Obrigação do fornecedor na reposição de peças durante a vida útil do produto: Uma conquista do consumidor
Gustavo Oliveira Chalfun e Cinthia da Silva Pereira
Quando da ausência de peças e componentes do produto dentro da vida útil do bem, pode ser o fornecedor obrigado a substituí-lo ou indenizar, de modo inibir a compra de outro produto por impossibilidade de reparo, à custa do consumidor.
sexta-feira, 8 de maio de 2020
O Código de Defesa do Consumidor foi criado pela lei
8.078/90 para dar proteção e segurança ao consumidor, tendo em vista esse ser a parte mais vulnerável da relação.

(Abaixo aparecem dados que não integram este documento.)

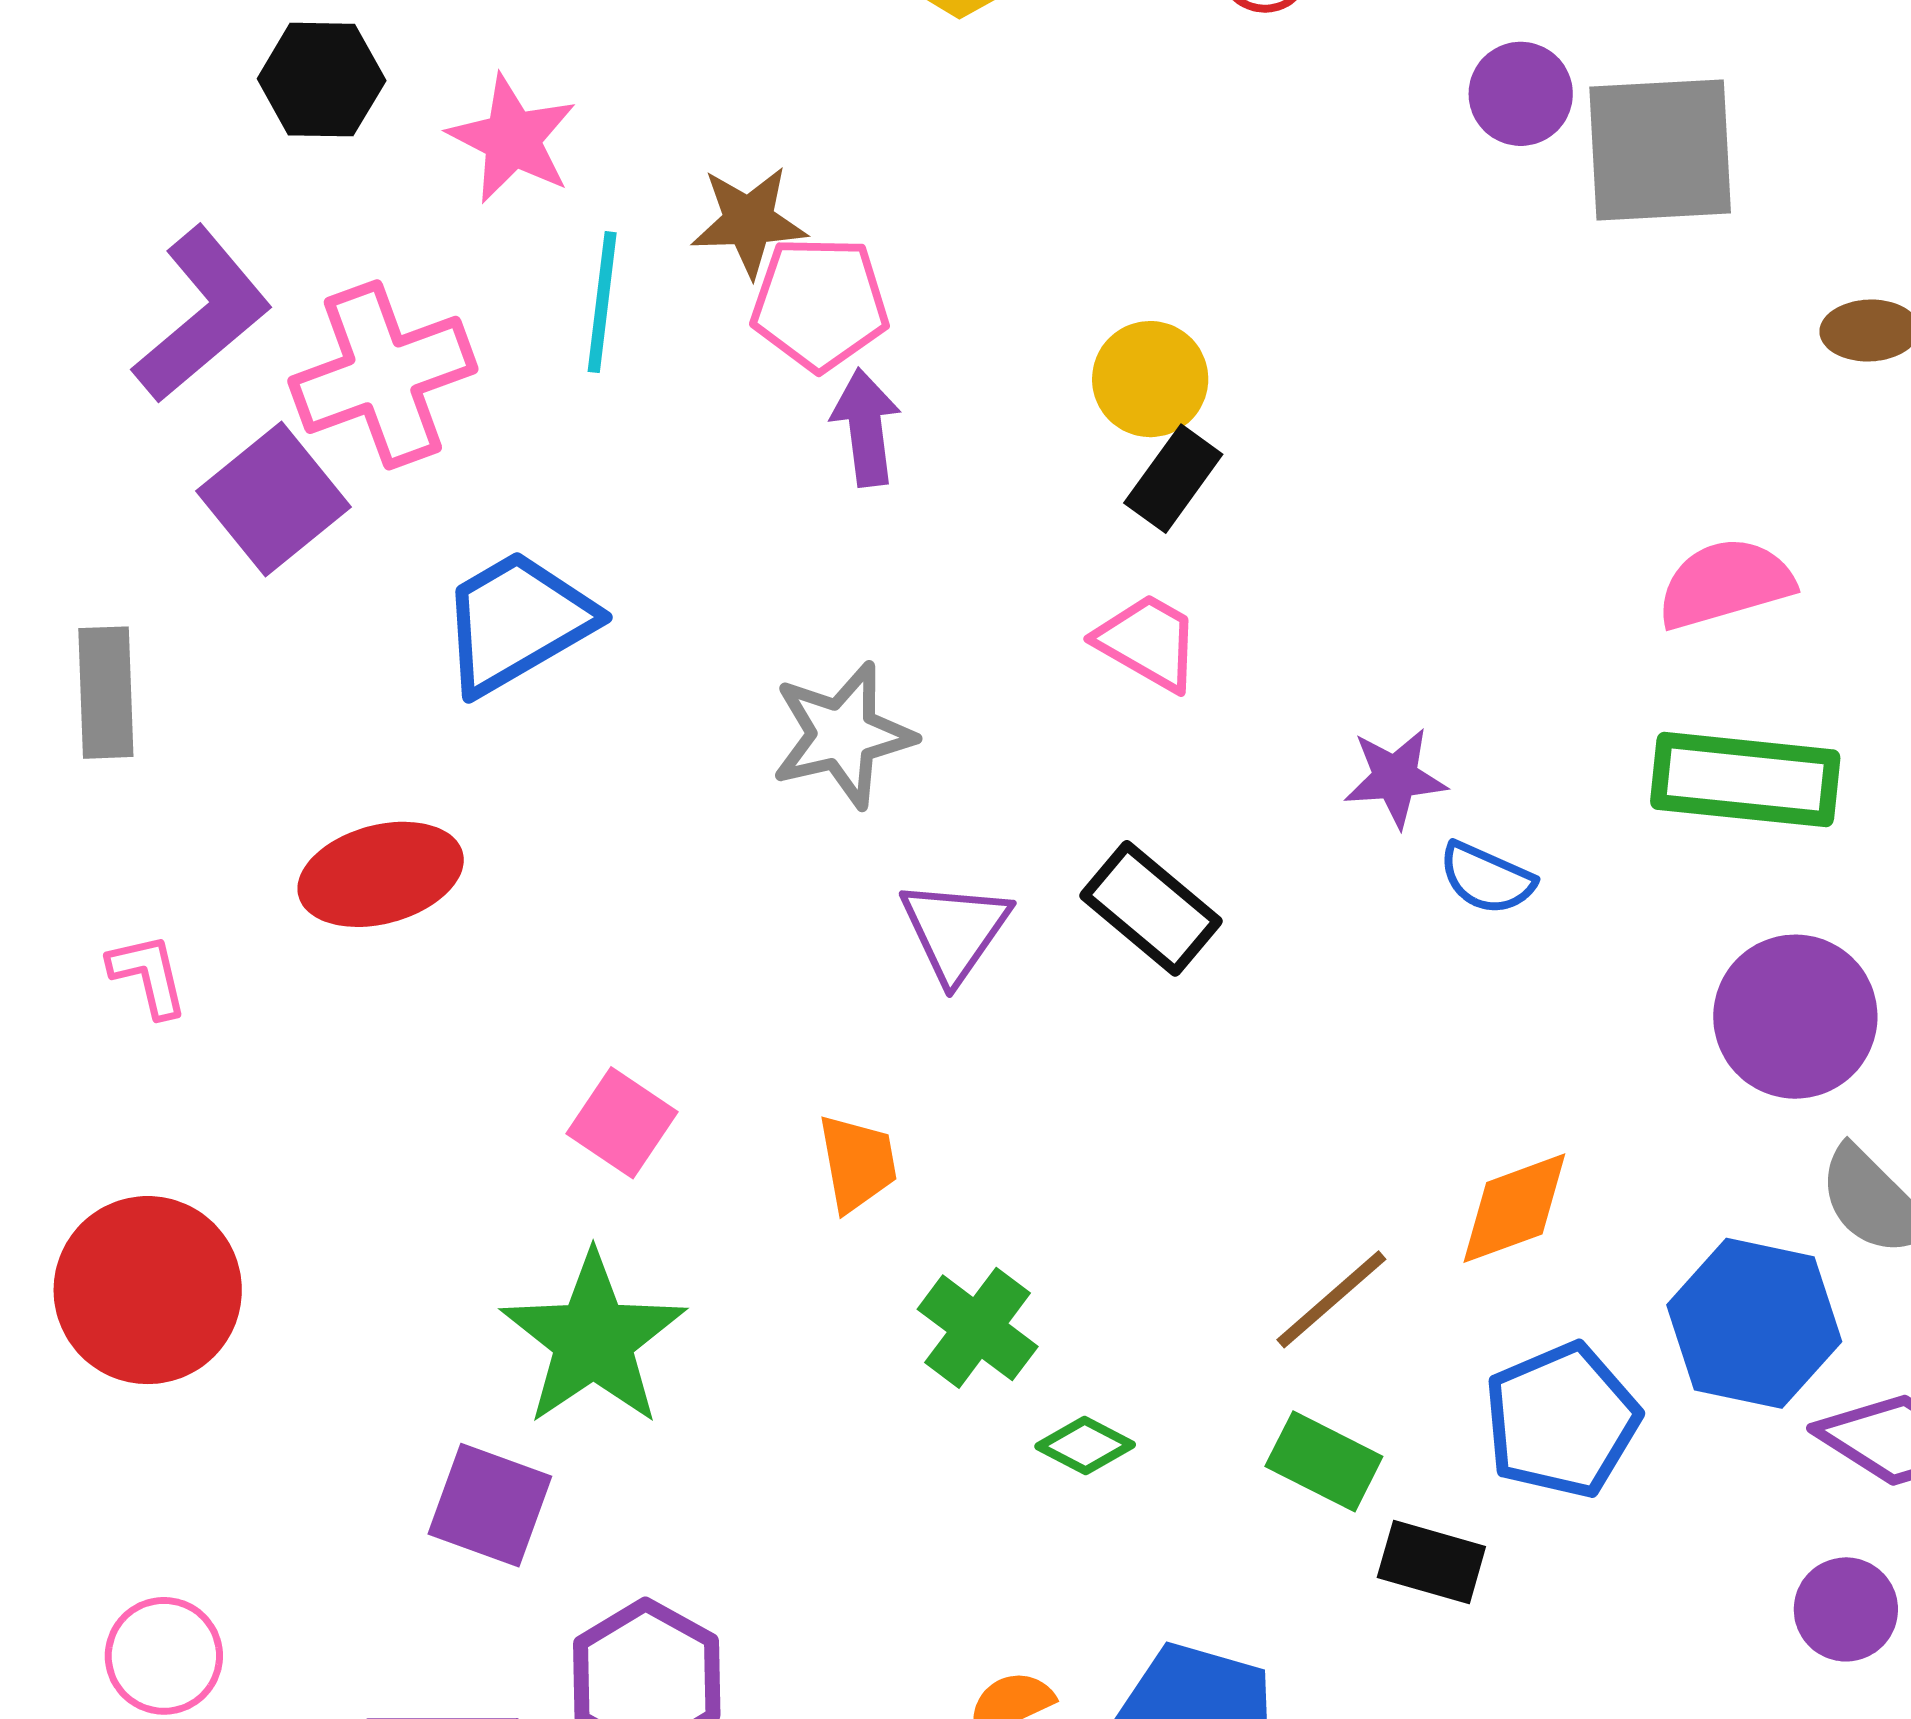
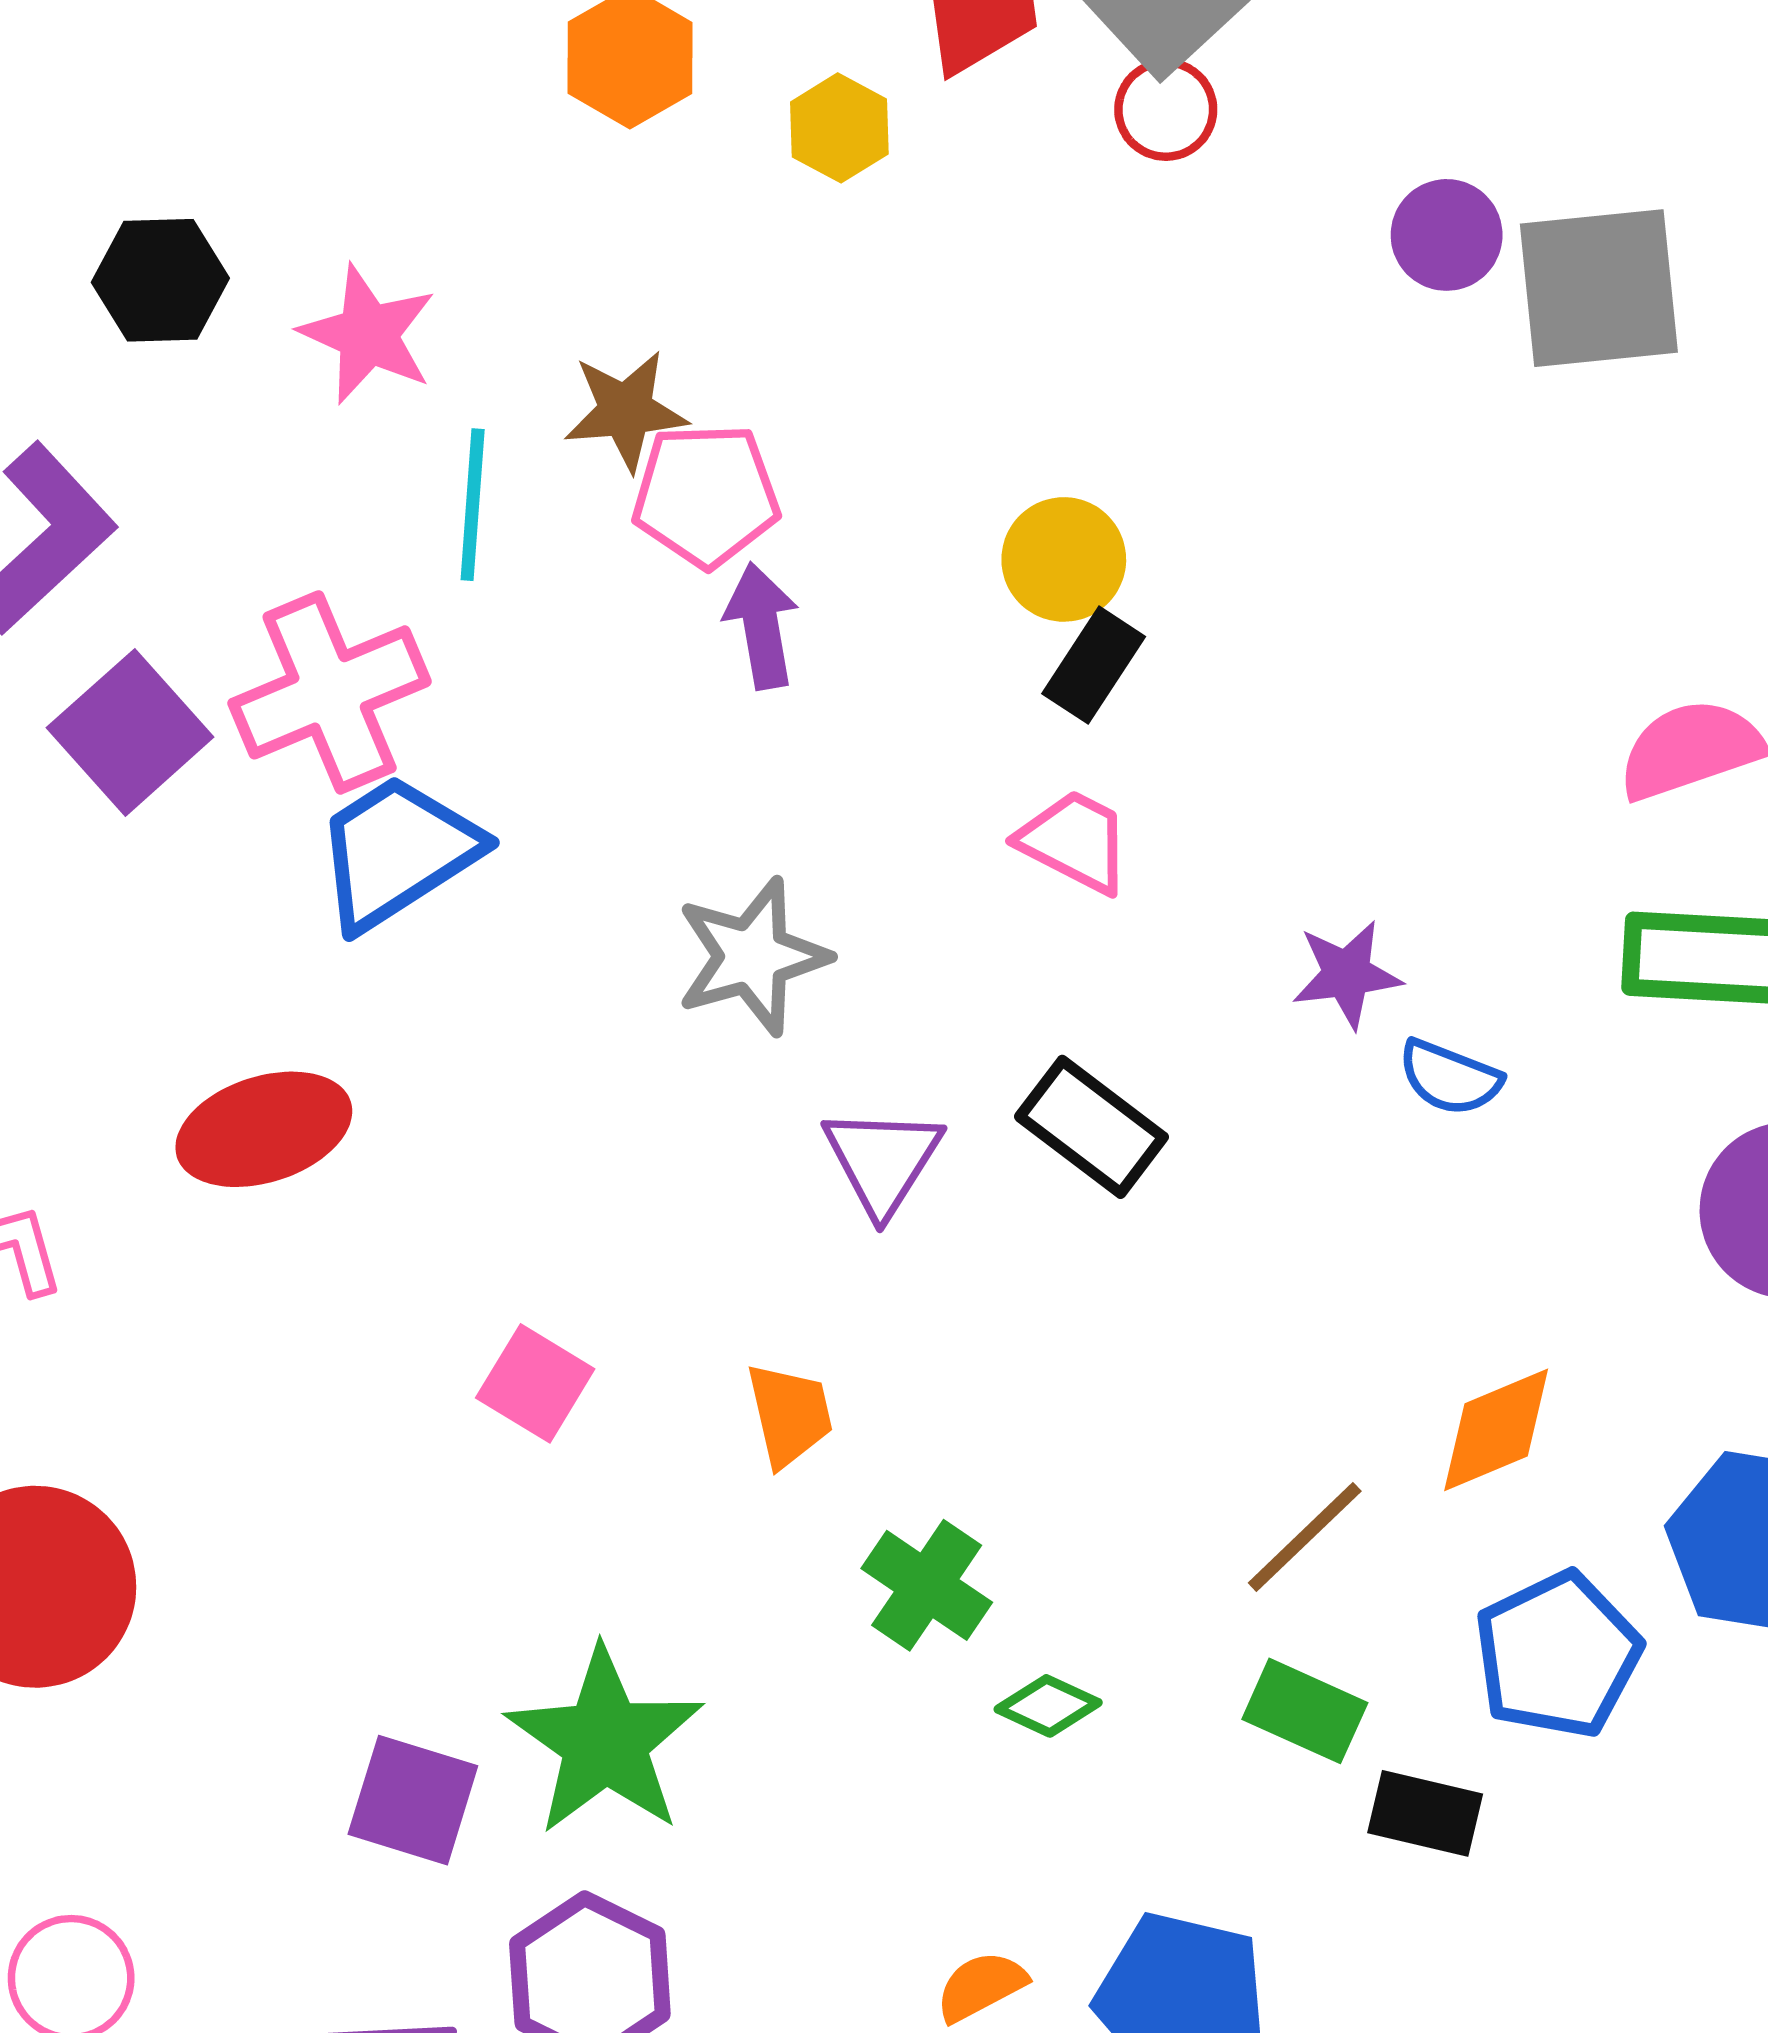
pink cross: (383, 375) -> (330, 692), moved
green star: (593, 1339) -> (605, 1741), moved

Nesse sentido, dentre as disposições que resguardam os direitos consumeristas, há o artigo 32 do referido código que prevê:
Art. 32. Os fabricantes e importadores deverão assegurar a oferta de componentes e peças de reposição enquanto não cessar a fabricação ou importação do produto.
Parágrafo único. Cessadas a produção ou importação, a oferta deverá ser mantida por período razoável de tempo, na forma da lei.
Tal artigo tem a missão de prevenir que após a aquisição de um bem o consumidor não encontre peças para a reparação e tenha que adquirir um novo produto.
A leitura do dispositivo legal deixa questionamentos, haja vista que o termo "período razoável de tempo" é conceito aberto e demanda delimitação temporal.
Assim, buscou-se no decreto
2.181 de 20 de março de 1997, que dispõe sobre a organização nacional do de Defesa do Consumidor, a fixação deste tempo razoável, nos moldes do art. 13, inciso XXI:
Art. 13. Serão consideradas, ainda, práticas infrativas, na forma dos dispositivos da Lei nº 8.078, de 1990:
(...)
XXI - deixar de assegurar a oferta de componentes e peças de reposição, enquanto não cessar a fabricação ou importação do produto, e, caso cessadas, de manter a oferta de componentes e peças de reposição por período razoável de tempo, nunca inferior à vida útil do produto ou serviço.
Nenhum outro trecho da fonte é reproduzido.